== Segment start ==

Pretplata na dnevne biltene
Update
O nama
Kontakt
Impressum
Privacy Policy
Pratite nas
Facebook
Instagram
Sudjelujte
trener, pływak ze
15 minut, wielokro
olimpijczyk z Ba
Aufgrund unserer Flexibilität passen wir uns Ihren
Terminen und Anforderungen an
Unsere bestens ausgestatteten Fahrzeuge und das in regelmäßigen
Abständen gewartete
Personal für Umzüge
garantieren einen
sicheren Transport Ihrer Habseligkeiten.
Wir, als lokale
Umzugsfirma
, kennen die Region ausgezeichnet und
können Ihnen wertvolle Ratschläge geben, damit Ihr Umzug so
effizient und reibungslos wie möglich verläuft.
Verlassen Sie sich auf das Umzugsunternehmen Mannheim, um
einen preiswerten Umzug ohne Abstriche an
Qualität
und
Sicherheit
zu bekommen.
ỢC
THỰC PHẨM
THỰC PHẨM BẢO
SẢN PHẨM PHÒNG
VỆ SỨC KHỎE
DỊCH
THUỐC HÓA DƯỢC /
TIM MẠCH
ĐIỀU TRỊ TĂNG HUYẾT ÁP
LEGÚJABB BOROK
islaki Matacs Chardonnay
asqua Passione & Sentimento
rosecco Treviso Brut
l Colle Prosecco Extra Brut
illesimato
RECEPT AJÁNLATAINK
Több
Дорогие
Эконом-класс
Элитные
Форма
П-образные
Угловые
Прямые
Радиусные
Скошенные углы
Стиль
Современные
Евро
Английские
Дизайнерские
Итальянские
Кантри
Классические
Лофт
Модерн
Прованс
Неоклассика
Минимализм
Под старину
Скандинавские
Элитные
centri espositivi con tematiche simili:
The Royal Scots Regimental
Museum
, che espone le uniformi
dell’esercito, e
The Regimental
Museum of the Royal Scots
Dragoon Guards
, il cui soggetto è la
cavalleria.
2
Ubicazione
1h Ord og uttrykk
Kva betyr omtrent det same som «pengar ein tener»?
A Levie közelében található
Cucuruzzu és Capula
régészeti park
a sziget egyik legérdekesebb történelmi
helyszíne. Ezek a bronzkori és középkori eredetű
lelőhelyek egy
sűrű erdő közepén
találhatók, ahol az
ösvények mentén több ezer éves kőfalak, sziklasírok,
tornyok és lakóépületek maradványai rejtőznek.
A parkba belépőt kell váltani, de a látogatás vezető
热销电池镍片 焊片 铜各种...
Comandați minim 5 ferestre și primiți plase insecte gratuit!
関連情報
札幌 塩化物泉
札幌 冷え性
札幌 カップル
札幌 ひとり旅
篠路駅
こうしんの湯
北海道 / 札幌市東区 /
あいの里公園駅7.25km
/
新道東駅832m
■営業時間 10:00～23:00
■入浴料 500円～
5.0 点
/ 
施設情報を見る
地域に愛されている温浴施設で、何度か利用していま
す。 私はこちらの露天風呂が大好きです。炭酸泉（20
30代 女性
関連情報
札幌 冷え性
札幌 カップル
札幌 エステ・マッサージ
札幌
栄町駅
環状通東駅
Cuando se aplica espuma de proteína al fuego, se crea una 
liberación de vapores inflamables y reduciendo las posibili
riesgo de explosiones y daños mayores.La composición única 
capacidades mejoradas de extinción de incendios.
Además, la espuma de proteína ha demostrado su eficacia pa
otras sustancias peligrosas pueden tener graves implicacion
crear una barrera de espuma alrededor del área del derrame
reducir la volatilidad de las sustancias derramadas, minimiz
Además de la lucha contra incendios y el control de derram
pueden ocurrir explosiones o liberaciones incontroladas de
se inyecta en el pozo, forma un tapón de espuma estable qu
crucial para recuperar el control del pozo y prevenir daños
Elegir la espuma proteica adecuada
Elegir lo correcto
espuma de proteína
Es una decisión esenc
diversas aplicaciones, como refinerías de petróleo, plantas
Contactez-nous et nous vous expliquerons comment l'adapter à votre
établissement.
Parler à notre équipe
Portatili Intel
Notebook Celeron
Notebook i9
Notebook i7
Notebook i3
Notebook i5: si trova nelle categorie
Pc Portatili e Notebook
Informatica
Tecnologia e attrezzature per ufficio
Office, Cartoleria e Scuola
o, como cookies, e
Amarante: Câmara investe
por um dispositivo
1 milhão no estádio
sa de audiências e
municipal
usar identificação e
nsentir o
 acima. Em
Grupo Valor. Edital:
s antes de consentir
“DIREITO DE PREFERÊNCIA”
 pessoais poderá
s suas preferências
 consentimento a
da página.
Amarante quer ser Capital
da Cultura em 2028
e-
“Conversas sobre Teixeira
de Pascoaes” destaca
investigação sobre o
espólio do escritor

== Segment end ==

• _Prompt_: An exact copy of every entry above is the expected answer.

• _Solution below_:
Pretplata na dnevne biltene
Update
O nama
Kontakt
Impressum
Privacy Policy
Pratite nas
Facebook
Instagram
Sudjelujte
trener, pływak ze
15 minut, wielokro
olimpijczyk z Ba
Aufgrund unserer Flexibilität passen wir uns Ihren
Terminen und Anforderungen an
Unsere bestens ausgestatteten Fahrzeuge und das in regelmäßigen
Abständen gewartete
Personal für Umzüge
garantieren einen
sicheren Transport Ihrer Habseligkeiten.
Wir, als lokale
Umzugsfirma
, kennen die Region ausgezeichnet und
können Ihnen wertvolle Ratschläge geben, damit Ihr Umzug so
effizient und reibungslos wie möglich verläuft.
Verlassen Sie sich auf das Umzugsunternehmen Mannheim, um
einen preiswerten Umzug ohne Abstriche an
Qualität
und
Sicherheit
zu bekommen.
ỢC
THỰC PHẨM
THỰC PHẨM BẢO
SẢN PHẨM PHÒNG
VỆ SỨC KHỎE
DỊCH
THUỐC HÓA DƯỢC /
TIM MẠCH
ĐIỀU TRỊ TĂNG HUYẾT ÁP
LEGÚJABB BOROK
islaki Matacs Chardonnay
asqua Passione & Sentimento
rosecco Treviso Brut
l Colle Prosecco Extra Brut
illesimato
RECEPT AJÁNLATAINK
Több
Дорогие
Эконом-класс
Элитные
Форма
П-образные
Угловые
Прямые
Радиусные
Скошенные углы
Стиль
Современные
Евро
Английские
Дизайнерские
Итальянские
Кантри
Классические
Лофт
Модерн
Прованс
Неоклассика
Минимализм
Под старину
Скандинавские
Элитные
centri espositivi con tematiche simili:
The Royal Scots Regimental
Museum
, che espone le uniformi
dell’esercito, e
The Regimental
Museum of the Royal Scots
Dragoon Guards
, il cui soggetto è la
cavalleria.
2
Ubicazione
1h Ord og uttrykk
Kva betyr omtrent det same som «pengar ein tener»?
A Levie közelében található
Cucuruzzu és Capula
régészeti park
a sziget egyik legérdekesebb történelmi
helyszíne. Ezek a bronzkori és középkori eredetű
lelőhelyek egy
sűrű erdő közepén
találhatók, ahol az
ösvények mentén több ezer éves kőfalak, sziklasírok,
tornyok és lakóépületek maradványai rejtőznek.
A parkba belépőt kell váltani, de a látogatás vezető
热销电池镍片 焊片 铜各种...
Comandați minim 5 ferestre și primiți plase insecte gratuit!
関連情報
札幌 塩化物泉
札幌 冷え性
札幌 カップル
札幌 ひとり旅
篠路駅
こうしんの湯
北海道 / 札幌市東区 /
あいの里公園駅7.25km
/
新道東駅832m
■営業時間 10:00～23:00
■入浴料 500円～
5.0 点
/ 
施設情報を見る
地域に愛されている温浴施設で、何度か利用していま
す。 私はこちらの露天風呂が大好きです。炭酸泉（20
30代 女性
関連情報
札幌 冷え性
札幌 カップル
札幌 エステ・マッサージ
札幌
栄町駅
環状通東駅
Cuando se aplica espuma de proteína al fuego, se crea una 
liberación de vapores inflamables y reduciendo las posibili
riesgo de explosiones y daños mayores.La composición única 
capacidades mejoradas de extinción de incendios.
Además, la espuma de proteína ha demostrado su eficacia pa
otras sustancias peligrosas pueden tener graves implicacion
crear una barrera de espuma alrededor del área del derrame
reducir la volatilidad de las sustancias derramadas, minimiz
Además de la lucha contra incendios y el control de derram
pueden ocurrir explosiones o liberaciones incontroladas de
se inyecta en el pozo, forma un tapón de espuma estable qu
crucial para recuperar el control del pozo y prevenir daños
Elegir la espuma proteica adecuada
Elegir lo correcto
espuma de proteína
Es una decisión esenc
diversas aplicaciones, como refinerías de petróleo, plantas
Contactez-nous et nous vous expliquerons comment l'adapter à votre
établissement.
Parler à notre équipe
Portatili Intel
Notebook Celeron
Notebook i9
Notebook i7
Notebook i3
Notebook i5: si trova nelle categorie
Pc Portatili e Notebook
Informatica
Tecnologia e attrezzature per ufficio
Office, Cartoleria e Scuola
o, como cookies, e
Amarante: Câmara investe
por um dispositivo
1 milhão no estádio
sa de audiências e
municipal
usar identificação e
nsentir o
 acima. Em
Grupo Valor. Edital:
s antes de consentir
“DIREITO DE PREFERÊNCIA”
 pessoais poderá
s suas preferências
 consentimento a
da página.
Amarante quer ser Capital
da Cultura em 2028
e-
“Conversas sobre Teixeira
de Pascoaes” destaca
investigação sobre o
espólio do escritor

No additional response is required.